With the entire team and full coaching staff watching and hollering, those four pitchers made another 10 bunt attempts in their quest for the crown. Blazek and Rosenthal each started five-for-five, but Blazek took the title with eight successful bunts made.

"When we started the meeting a couple days ago, I asked the guys to evaluate the bunting and I had two of our starters yell out that we stunk," Matheny said. "There's not a better time to start working on it; then to add the competition and put the pressure of your teammates watching.

"[It can] really get them reminded of some of the things [former Cardinals coach] George Kissell taught, some of the fundamentals. I know how much everybody loves the fact that we bunt. It seems to be great entertainment for everybody back home. So I'm glad to appease them."

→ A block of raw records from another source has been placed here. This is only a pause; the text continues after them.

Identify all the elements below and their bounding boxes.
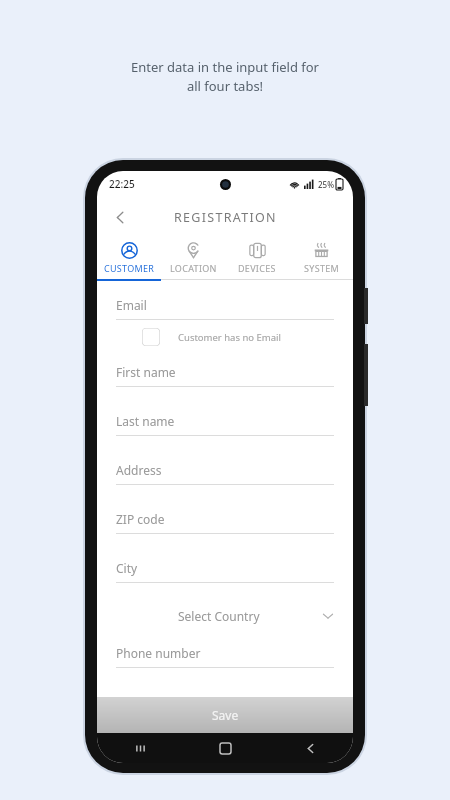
staticText: Enter data in the input field for all fo… <box>131 58 319 95</box>
staticText: City <box>116 560 138 576</box>
button[interactable]: LOCATION <box>161 237 225 279</box>
button[interactable]: Address <box>116 462 334 485</box>
staticText: Last name <box>116 413 175 429</box>
staticText: ZIP code <box>116 511 165 527</box>
button[interactable]: Phone number <box>116 645 334 668</box>
button[interactable]: First name <box>116 364 334 387</box>
staticText: LOCATION <box>170 262 217 274</box>
button[interactable]: Back <box>268 733 353 763</box>
button[interactable]: Last name <box>116 413 334 436</box>
staticText: REGISTRATION <box>174 209 277 226</box>
button[interactable]: City <box>116 560 334 583</box>
staticText: Select Country <box>178 608 260 624</box>
staticText: DEVICES <box>238 262 276 274</box>
staticText: CUSTOMER <box>104 262 155 274</box>
button[interactable]: Recent apps <box>97 733 183 763</box>
button[interactable]: Home <box>183 733 268 763</box>
button[interactable]: Customer has no Email <box>142 328 334 346</box>
button[interactable]: SYSTEM <box>289 237 353 279</box>
staticText: Address <box>116 462 162 478</box>
button[interactable]: Select Country <box>116 605 334 627</box>
staticText: Customer has no Email <box>178 331 281 344</box>
button[interactable]: Back <box>103 200 137 234</box>
button[interactable]: Email <box>116 297 334 320</box>
button[interactable]: DEVICES <box>225 237 289 279</box>
button[interactable]: ZIP code <box>116 511 334 534</box>
staticText: SYSTEM <box>304 262 339 274</box>
staticText: First name <box>116 364 176 380</box>
button[interactable]: CUSTOMER <box>97 237 161 279</box>
staticText: Save <box>212 707 239 723</box>
staticText: 25% <box>318 179 334 190</box>
staticText: Phone number <box>116 645 201 661</box>
staticText: 22:25 <box>109 177 135 191</box>
staticText: Email <box>116 297 147 313</box>
button[interactable]: Save <box>97 697 353 733</box>
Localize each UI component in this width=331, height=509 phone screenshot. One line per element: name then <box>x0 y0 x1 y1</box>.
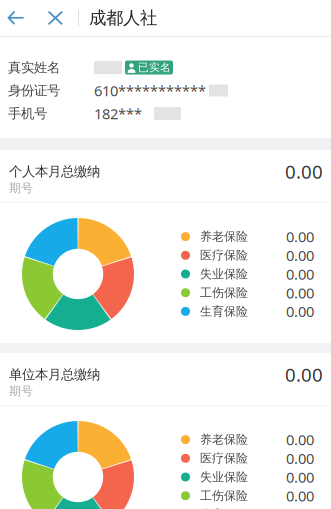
staticText: 手机号 <box>8 105 47 122</box>
staticText: 真实姓名 <box>8 59 60 76</box>
staticText: 医疗保险 <box>200 248 248 263</box>
staticText: 182*** <box>94 104 142 123</box>
staticText: 工伤保险 <box>200 488 248 503</box>
staticText: 生育保险 <box>200 304 248 319</box>
staticText: 0.00 <box>285 362 323 387</box>
staticText: 个人本月总缴纳 <box>9 163 100 180</box>
staticText: 工伤保险 <box>200 285 248 300</box>
staticText: 0.00 <box>285 159 323 184</box>
staticText: 生育保险 <box>200 507 248 509</box>
staticText: 0.00 <box>286 486 314 506</box>
staticText: 期号 <box>9 181 33 195</box>
staticText: 610*********** <box>94 81 206 100</box>
staticText: 0.00 <box>286 302 314 321</box>
staticText: 期号 <box>9 384 33 398</box>
button[interactable]: Close <box>32 0 71 36</box>
staticText: 0.00 <box>286 246 314 265</box>
staticText: 养老保险 <box>200 229 248 244</box>
staticText: 失业保险 <box>200 267 248 281</box>
staticText: 0.00 <box>286 430 314 449</box>
staticText: 0.00 <box>286 264 314 284</box>
staticText: 身份证号 <box>8 82 60 99</box>
staticText: 0.00 <box>286 227 314 246</box>
staticText: 0.00 <box>286 283 314 302</box>
staticText: 成都人社 <box>89 7 157 29</box>
staticText: 已实名 <box>138 61 171 74</box>
staticText: 失业保险 <box>200 470 248 484</box>
staticText: 0.00 <box>286 467 314 487</box>
staticText: 单位本月总缴纳 <box>9 366 100 383</box>
staticText: 医疗保险 <box>200 451 248 466</box>
staticText: 0.00 <box>286 449 314 468</box>
staticText: 养老保险 <box>200 432 248 447</box>
button[interactable]: Back <box>0 0 32 36</box>
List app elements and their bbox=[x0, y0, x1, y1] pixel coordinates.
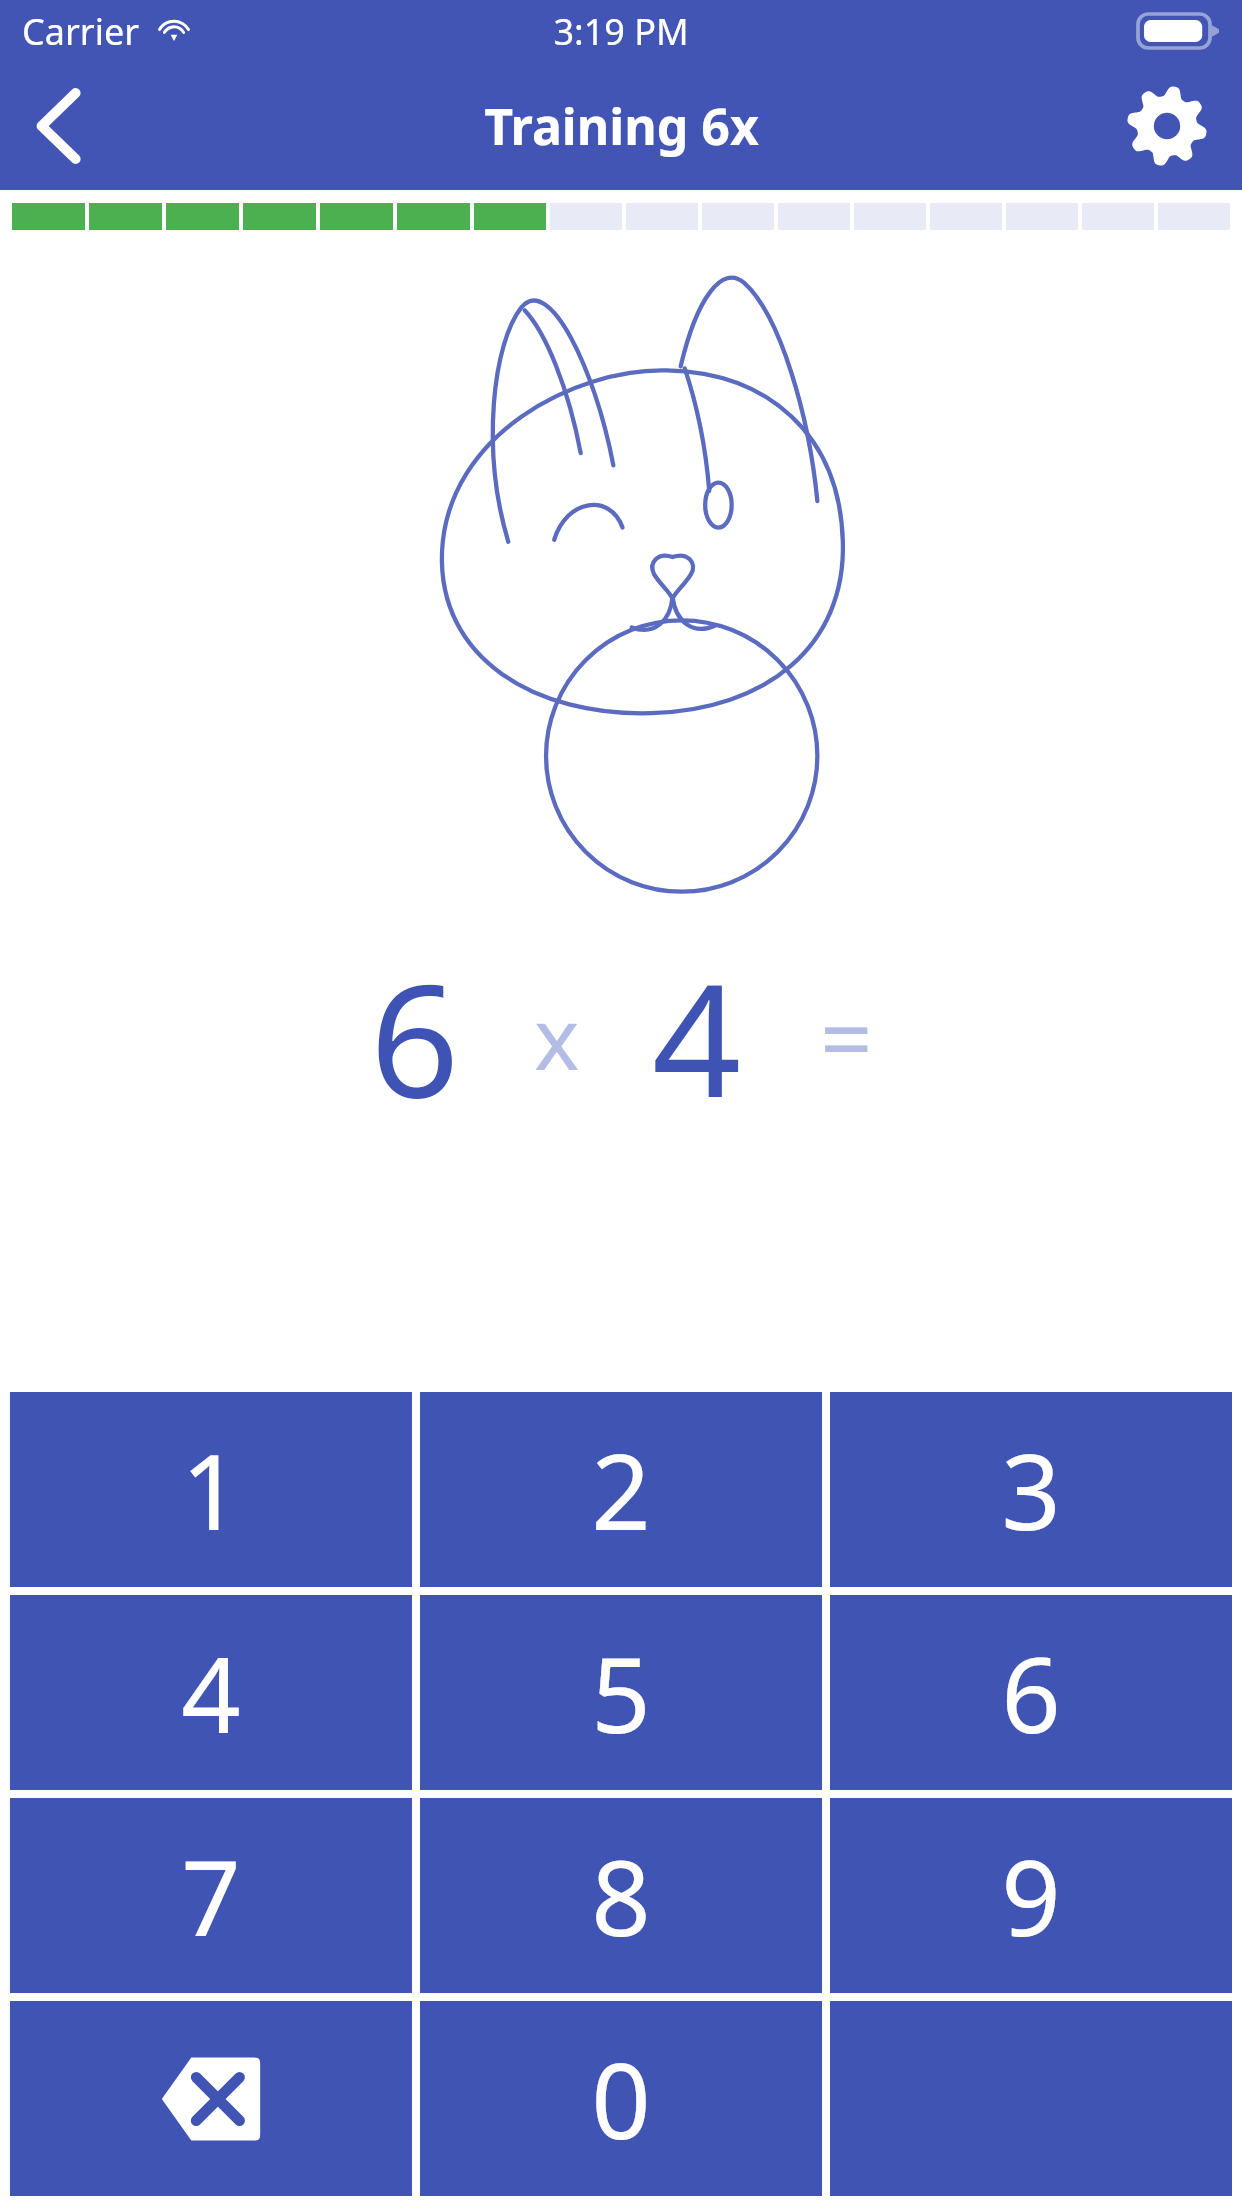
staticText: 3:19 PM bbox=[553, 7, 689, 56]
button[interactable]: Back bbox=[0, 66, 120, 186]
staticText: Training 6x bbox=[484, 92, 759, 160]
button[interactable]: 8 bbox=[420, 1798, 822, 1993]
staticText: 2 bbox=[591, 1419, 651, 1561]
button[interactable]: 5 bbox=[420, 1595, 822, 1790]
button[interactable]: Backspace bbox=[10, 2001, 412, 2196]
staticText: 7 bbox=[181, 1825, 241, 1967]
button[interactable]: 6 bbox=[830, 1595, 1232, 1790]
button[interactable]: 2 bbox=[420, 1392, 822, 1587]
staticText: 4 bbox=[181, 1622, 241, 1764]
staticText: = bbox=[820, 974, 873, 1099]
staticText: 4 bbox=[652, 930, 742, 1142]
button[interactable]: 1 bbox=[10, 1392, 412, 1587]
button[interactable]: 0 bbox=[420, 2001, 822, 2196]
button[interactable]: 4 bbox=[10, 1595, 412, 1790]
staticText: 1 bbox=[181, 1419, 241, 1561]
staticText: 8 bbox=[591, 1825, 651, 1967]
staticText: 0 bbox=[591, 2028, 651, 2170]
button[interactable]: 9 bbox=[830, 1798, 1232, 1993]
button[interactable]: 7 bbox=[10, 1798, 412, 1993]
staticText: 9 bbox=[1001, 1825, 1061, 1967]
staticText: 6 bbox=[370, 930, 460, 1142]
staticText: 6 bbox=[1001, 1622, 1061, 1764]
button[interactable]: Settings bbox=[1112, 71, 1222, 181]
staticText: 3 bbox=[1001, 1419, 1061, 1561]
button[interactable]: 3 bbox=[830, 1392, 1232, 1587]
staticText: Carrier bbox=[22, 7, 140, 56]
staticText: 5 bbox=[591, 1622, 651, 1764]
staticText: x bbox=[534, 978, 580, 1095]
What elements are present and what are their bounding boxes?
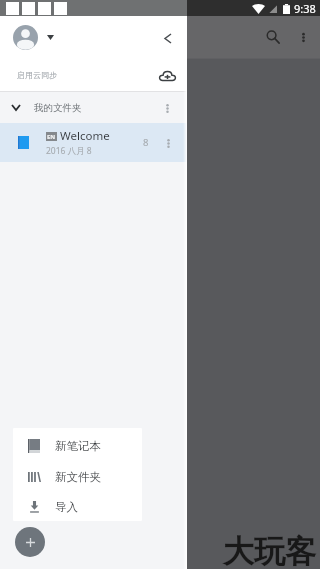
button[interactable]: Search bbox=[257, 21, 289, 53]
button[interactable]: 我的文件夹 bbox=[0, 92, 187, 123]
staticText: 2016 八月 8 bbox=[46, 145, 92, 157]
button[interactable]: 导入 bbox=[13, 492, 142, 521]
button[interactable]: Add bbox=[15, 527, 45, 557]
button[interactable] bbox=[0, 25, 60, 50]
button[interactable]: More options bbox=[289, 23, 317, 51]
button[interactable]: Note options bbox=[158, 133, 178, 153]
button[interactable]: Collapse drawer bbox=[153, 23, 183, 53]
button[interactable]: EN bbox=[0, 123, 187, 162]
staticText: 8 bbox=[143, 136, 149, 149]
staticText: 启用云同步 bbox=[17, 70, 57, 80]
staticText: 大玩客 bbox=[223, 532, 316, 569]
staticText: Welcome bbox=[60, 128, 110, 144]
staticText: EN bbox=[47, 133, 56, 141]
button[interactable]: 新文件夹 bbox=[13, 461, 142, 492]
button[interactable]: 启用云同步 bbox=[0, 59, 187, 91]
staticText: 新文件夹 bbox=[55, 470, 101, 484]
staticText: 我的文件夹 bbox=[34, 102, 82, 114]
button[interactable]: Folder options bbox=[157, 98, 177, 118]
button[interactable]: 新笔记本 bbox=[13, 430, 142, 461]
staticText: 新笔记本 bbox=[55, 439, 101, 453]
staticText: 导入 bbox=[55, 500, 78, 514]
staticText: 9:38 bbox=[294, 1, 316, 16]
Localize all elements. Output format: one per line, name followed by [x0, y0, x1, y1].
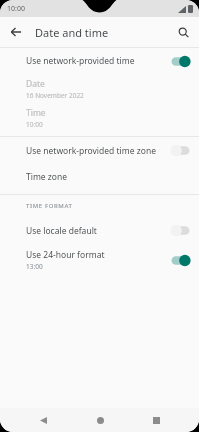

Matheny said he expects to hold a bunting competition among the position players next week. There might be another pitchers' tournament, as well, as several starters, in particular, wanted another crack at impressing. Third-base coach Jose Oquendo and guest instructor Jim Edmonds were among those who jokingly suggested a coaches' competition should also be in the works.

Worth noting

• For the first time since the start of camp, the Cardinals had seven pitchers throw live batting practice on Saturday. Those pitchers included Garcia, Shelby Miller, Kevin Siegrest, Randy Choate, Marc Rzepczynski, Mitchell Boggs and Jason Motte.

The purpose of live BP isn't so much for the hitter to get work, though they do often find it beneficial to track live pitching. Rather, it's for the pitchers to see the command of their pitches in a setting where a hitter is in the batter's box.

• Matheny said he and non-roster invitee Oscar Taveras have talked about Taveras' comments from Friday about potentially playing in the World Baseball Classic. While the Cardinals support their players participating in the Classic, the club was unaware of Taveras' interest in playing for Team Canada until he mentioned it during a media interview on Friday.